Task details
Write out exactly the lines of the entries below from the one holding "(028) 6688.4949" to the one holding "Camera Giá Rẻ Nhất", inclusive, and leave out all other lines.

*** Information ***

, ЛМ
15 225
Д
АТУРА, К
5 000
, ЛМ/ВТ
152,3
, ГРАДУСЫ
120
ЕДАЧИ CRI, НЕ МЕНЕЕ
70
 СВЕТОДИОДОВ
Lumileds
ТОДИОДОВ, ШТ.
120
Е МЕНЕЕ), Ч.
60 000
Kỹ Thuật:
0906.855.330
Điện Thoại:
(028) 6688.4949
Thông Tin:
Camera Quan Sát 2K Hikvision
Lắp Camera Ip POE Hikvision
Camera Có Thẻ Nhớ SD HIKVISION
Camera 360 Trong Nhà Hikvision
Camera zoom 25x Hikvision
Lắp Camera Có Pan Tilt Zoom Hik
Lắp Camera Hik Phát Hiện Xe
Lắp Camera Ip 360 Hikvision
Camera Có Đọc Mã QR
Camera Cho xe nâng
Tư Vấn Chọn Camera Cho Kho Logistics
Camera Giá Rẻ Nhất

***
*** Information ***

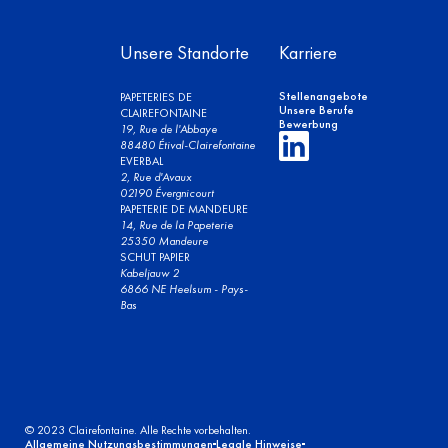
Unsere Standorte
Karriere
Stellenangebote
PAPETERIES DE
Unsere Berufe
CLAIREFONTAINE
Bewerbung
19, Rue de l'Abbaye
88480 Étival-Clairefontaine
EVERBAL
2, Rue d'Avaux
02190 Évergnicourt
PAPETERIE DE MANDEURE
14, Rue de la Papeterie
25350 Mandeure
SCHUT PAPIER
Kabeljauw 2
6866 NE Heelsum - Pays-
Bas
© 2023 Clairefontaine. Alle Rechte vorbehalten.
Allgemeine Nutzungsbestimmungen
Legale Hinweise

***
*** Information ***

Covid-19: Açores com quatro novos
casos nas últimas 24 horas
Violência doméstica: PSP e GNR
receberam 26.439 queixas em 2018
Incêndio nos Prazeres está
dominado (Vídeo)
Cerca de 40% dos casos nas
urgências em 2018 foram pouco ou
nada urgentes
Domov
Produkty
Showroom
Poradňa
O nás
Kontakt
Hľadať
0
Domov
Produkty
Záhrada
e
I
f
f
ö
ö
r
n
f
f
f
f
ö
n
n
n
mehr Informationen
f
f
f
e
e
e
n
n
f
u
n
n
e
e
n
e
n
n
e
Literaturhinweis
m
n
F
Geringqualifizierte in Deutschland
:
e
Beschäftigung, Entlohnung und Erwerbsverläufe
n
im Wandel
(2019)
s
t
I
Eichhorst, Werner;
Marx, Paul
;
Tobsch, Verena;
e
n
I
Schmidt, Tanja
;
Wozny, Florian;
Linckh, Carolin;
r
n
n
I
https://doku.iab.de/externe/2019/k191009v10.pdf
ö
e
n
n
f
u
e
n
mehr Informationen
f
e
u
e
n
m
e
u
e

***

Task solution
(028) 6688.4949
Thông Tin:
Camera Quan Sát 2K Hikvision
Lắp Camera Ip POE Hikvision
Camera Có Thẻ Nhớ SD HIKVISION
Camera 360 Trong Nhà Hikvision
Camera zoom 25x Hikvision
Lắp Camera Có Pan Tilt Zoom Hik
Lắp Camera Hik Phát Hiện Xe
Lắp Camera Ip 360 Hikvision
Camera Có Đọc Mã QR
Camera Cho xe nâng
Tư Vấn Chọn Camera Cho Kho Logistics
Camera Giá Rẻ Nhất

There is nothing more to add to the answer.